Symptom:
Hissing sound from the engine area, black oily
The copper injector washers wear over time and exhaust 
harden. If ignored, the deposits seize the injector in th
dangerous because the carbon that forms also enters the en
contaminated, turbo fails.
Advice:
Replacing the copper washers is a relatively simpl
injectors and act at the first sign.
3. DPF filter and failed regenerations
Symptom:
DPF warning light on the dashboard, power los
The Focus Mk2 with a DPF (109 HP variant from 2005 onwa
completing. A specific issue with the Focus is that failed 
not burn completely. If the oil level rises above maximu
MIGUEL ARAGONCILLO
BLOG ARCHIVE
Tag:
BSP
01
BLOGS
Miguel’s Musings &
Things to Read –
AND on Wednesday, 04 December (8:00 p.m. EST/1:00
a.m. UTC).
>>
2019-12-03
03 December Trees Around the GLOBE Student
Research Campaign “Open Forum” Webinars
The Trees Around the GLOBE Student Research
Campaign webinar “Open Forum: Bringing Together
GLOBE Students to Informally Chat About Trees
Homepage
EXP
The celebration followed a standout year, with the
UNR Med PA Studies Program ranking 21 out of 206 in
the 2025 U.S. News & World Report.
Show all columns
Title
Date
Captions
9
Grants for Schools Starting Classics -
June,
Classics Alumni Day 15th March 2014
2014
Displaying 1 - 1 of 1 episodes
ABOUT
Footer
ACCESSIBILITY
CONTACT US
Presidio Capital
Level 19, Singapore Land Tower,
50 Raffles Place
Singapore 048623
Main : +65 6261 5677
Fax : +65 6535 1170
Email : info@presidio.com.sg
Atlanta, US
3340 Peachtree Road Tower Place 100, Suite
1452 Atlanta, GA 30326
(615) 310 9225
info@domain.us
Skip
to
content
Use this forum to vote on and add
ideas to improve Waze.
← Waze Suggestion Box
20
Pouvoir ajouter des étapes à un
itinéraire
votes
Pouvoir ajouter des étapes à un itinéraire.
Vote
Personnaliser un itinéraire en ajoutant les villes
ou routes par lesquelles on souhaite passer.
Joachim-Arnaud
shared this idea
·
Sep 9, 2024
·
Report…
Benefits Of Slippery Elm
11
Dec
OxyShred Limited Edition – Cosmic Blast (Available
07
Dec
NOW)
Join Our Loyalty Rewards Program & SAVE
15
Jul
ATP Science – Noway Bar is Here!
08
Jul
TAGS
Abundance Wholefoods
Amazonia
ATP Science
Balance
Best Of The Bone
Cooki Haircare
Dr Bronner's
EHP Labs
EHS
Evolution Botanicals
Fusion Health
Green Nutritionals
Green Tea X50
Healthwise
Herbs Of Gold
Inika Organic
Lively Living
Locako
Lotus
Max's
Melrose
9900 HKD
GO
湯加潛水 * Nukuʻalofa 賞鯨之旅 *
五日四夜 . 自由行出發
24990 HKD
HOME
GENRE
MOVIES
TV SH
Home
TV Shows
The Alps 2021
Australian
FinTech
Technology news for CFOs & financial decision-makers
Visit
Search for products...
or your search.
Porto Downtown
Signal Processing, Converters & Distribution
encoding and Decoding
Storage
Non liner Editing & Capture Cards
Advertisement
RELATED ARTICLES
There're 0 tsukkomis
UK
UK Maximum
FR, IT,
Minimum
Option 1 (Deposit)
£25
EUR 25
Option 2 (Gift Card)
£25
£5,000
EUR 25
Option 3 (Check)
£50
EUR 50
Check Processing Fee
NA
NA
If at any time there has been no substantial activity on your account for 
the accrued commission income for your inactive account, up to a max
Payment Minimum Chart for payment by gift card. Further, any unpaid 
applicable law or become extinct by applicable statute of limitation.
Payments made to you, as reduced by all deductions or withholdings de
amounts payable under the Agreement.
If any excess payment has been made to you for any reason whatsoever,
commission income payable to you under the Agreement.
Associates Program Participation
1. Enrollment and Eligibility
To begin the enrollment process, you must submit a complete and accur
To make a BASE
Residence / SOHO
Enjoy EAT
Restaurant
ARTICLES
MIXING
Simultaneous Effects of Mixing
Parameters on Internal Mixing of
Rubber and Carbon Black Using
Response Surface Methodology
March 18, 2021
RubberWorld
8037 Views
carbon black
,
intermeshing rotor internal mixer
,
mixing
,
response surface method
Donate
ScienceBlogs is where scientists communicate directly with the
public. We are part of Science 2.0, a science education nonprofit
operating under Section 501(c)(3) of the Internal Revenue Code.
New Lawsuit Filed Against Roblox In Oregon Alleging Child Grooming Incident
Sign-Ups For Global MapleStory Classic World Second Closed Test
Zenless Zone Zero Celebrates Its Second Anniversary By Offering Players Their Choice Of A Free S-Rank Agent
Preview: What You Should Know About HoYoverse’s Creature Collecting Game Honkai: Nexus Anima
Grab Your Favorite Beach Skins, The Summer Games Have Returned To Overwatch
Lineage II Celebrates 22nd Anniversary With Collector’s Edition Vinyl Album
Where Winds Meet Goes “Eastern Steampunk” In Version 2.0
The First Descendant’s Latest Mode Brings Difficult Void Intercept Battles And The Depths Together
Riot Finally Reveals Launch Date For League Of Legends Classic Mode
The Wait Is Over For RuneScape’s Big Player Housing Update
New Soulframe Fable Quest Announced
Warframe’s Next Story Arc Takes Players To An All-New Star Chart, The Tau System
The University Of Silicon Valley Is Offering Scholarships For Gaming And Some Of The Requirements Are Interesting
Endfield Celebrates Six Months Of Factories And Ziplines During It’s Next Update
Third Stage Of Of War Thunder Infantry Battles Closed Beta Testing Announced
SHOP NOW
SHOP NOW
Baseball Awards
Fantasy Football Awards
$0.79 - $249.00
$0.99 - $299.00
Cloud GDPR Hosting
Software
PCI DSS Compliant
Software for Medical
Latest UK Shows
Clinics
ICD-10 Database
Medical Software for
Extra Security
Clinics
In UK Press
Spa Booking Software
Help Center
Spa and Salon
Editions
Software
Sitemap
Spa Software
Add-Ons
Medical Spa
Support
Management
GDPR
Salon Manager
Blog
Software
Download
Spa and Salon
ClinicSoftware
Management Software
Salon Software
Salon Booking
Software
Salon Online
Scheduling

• EXERCISE PROMPT:
In full and without change, transcribe the data above.

• WORKED SOLUTION:
Symptom:
Hissing sound from the engine area, black oily
The copper injector washers wear over time and exhaust 
harden. If ignored, the deposits seize the injector in th
dangerous because the carbon that forms also enters the en
contaminated, turbo fails.
Advice:
Replacing the copper washers is a relatively simpl
injectors and act at the first sign.
3. DPF filter and failed regenerations
Symptom:
DPF warning light on the dashboard, power los
The Focus Mk2 with a DPF (109 HP variant from 2005 onwa
completing. A specific issue with the Focus is that failed 
not burn completely. If the oil level rises above maximu
MIGUEL ARAGONCILLO
BLOG ARCHIVE
Tag:
BSP
01
BLOGS
Miguel’s Musings &
Things to Read –
AND on Wednesday, 04 December (8:00 p.m. EST/1:00
a.m. UTC).
>>
2019-12-03
03 December Trees Around the GLOBE Student
Research Campaign “Open Forum” Webinars
The Trees Around the GLOBE Student Research
Campaign webinar “Open Forum: Bringing Together
GLOBE Students to Informally Chat About Trees
Homepage
EXP
The celebration followed a standout year, with the
UNR Med PA Studies Program ranking 21 out of 206 in
the 2025 U.S. News & World Report.
Show all columns
Title
Date
Captions
9
Grants for Schools Starting Classics -
June,
Classics Alumni Day 15th March 2014
2014
Displaying 1 - 1 of 1 episodes
ABOUT
Footer
ACCESSIBILITY
CONTACT US
Presidio Capital
Level 19, Singapore Land Tower,
50 Raffles Place
Singapore 048623
Main : +65 6261 5677
Fax : +65 6535 1170
Email : info@presidio.com.sg
Atlanta, US
3340 Peachtree Road Tower Place 100, Suite
1452 Atlanta, GA 30326
(615) 310 9225
info@domain.us
Skip
to
content
Use this forum to vote on and add
ideas to improve Waze.
← Waze Suggestion Box
20
Pouvoir ajouter des étapes à un
itinéraire
votes
Pouvoir ajouter des étapes à un itinéraire.
Vote
Personnaliser un itinéraire en ajoutant les villes
ou routes par lesquelles on souhaite passer.
Joachim-Arnaud
shared this idea
·
Sep 9, 2024
·
Report…
Benefits Of Slippery Elm
11
Dec
OxyShred Limited Edition – Cosmic Blast (Available
07
Dec
NOW)
Join Our Loyalty Rewards Program & SAVE
15
Jul
ATP Science – Noway Bar is Here!
08
Jul
TAGS
Abundance Wholefoods
Amazonia
ATP Science
Balance
Best Of The Bone
Cooki Haircare
Dr Bronner's
EHP Labs
EHS
Evolution Botanicals
Fusion Health
Green Nutritionals
Green Tea X50
Healthwise
Herbs Of Gold
Inika Organic
Lively Living
Locako
Lotus
Max's
Melrose
9900 HKD
GO
湯加潛水 * Nukuʻalofa 賞鯨之旅 *
五日四夜 . 自由行出發
24990 HKD
HOME
GENRE
MOVIES
TV SH
Home
TV Shows
The Alps 2021
Australian
FinTech
Technology news for CFOs & financial decision-makers
Visit
Search for products...
or your search.
Porto Downtown
Signal Processing, Converters & Distribution
encoding and Decoding
Storage
Non liner Editing & Capture Cards
Advertisement
RELATED ARTICLES
There're 0 tsukkomis
UK
UK Maximum
FR, IT,
Minimum
Option 1 (Deposit)
£25
EUR 25
Option 2 (Gift Card)
£25
£5,000
EUR 25
Option 3 (Check)
£50
EUR 50
Check Processing Fee
NA
NA
If at any time there has been no substantial activity on your account for 
the accrued commission income for your inactive account, up to a max
Payment Minimum Chart for payment by gift card. Further, any unpaid 
applicable law or become extinct by applicable statute of limitation.
Payments made to you, as reduced by all deductions or withholdings de
amounts payable under the Agreement.
If any excess payment has been made to you for any reason whatsoever,
commission income payable to you under the Agreement.
Associates Program Participation
1. Enrollment and Eligibility
To begin the enrollment process, you must submit a complete and accur
To make a BASE
Residence / SOHO
Enjoy EAT
Restaurant
ARTICLES
MIXING
Simultaneous Effects of Mixing
Parameters on Internal Mixing of
Rubber and Carbon Black Using
Response Surface Methodology
March 18, 2021
RubberWorld
8037 Views
carbon black
,
intermeshing rotor internal mixer
,
mixing
,
response surface method
Donate
ScienceBlogs is where scientists communicate directly with the
public. We are part of Science 2.0, a science education nonprofit
operating under Section 501(c)(3) of the Internal Revenue Code.
New Lawsuit Filed Against Roblox In Oregon Alleging Child Grooming Incident
Sign-Ups For Global MapleStory Classic World Second Closed Test
Zenless Zone Zero Celebrates Its Second Anniversary By Offering Players Their Choice Of A Free S-Rank Agent
Preview: What You Should Know About HoYoverse’s Creature Collecting Game Honkai: Nexus Anima
Grab Your Favorite Beach Skins, The Summer Games Have Returned To Overwatch
Lineage II Celebrates 22nd Anniversary With Collector’s Edition Vinyl Album
Where Winds Meet Goes “Eastern Steampunk” In Version 2.0
The First Descendant’s Latest Mode Brings Difficult Void Intercept Battles And The Depths Together
Riot Finally Reveals Launch Date For League Of Legends Classic Mode
The Wait Is Over For RuneScape’s Big Player Housing Update
New Soulframe Fable Quest Announced
Warframe’s Next Story Arc Takes Players To An All-New Star Chart, The Tau System
The University Of Silicon Valley Is Offering Scholarships For Gaming And Some Of The Requirements Are Interesting
Endfield Celebrates Six Months Of Factories And Ziplines During It’s Next Update
Third Stage Of Of War Thunder Infantry Battles Closed Beta Testing Announced
SHOP NOW
SHOP NOW
Baseball Awards
Fantasy Football Awards
$0.79 - $249.00
$0.99 - $299.00
Cloud GDPR Hosting
Software
PCI DSS Compliant
Software for Medical
Latest UK Shows
Clinics
ICD-10 Database
Medical Software for
Extra Security
Clinics
In UK Press
Spa Booking Software
Help Center
Spa and Salon
Editions
Software
Sitemap
Spa Software
Add-Ons
Medical Spa
Support
Management
GDPR
Salon Manager
Blog
Software
Download
Spa and Salon
ClinicSoftware
Management Software
Salon Software
Salon Booking
Software
Salon Online
Scheduling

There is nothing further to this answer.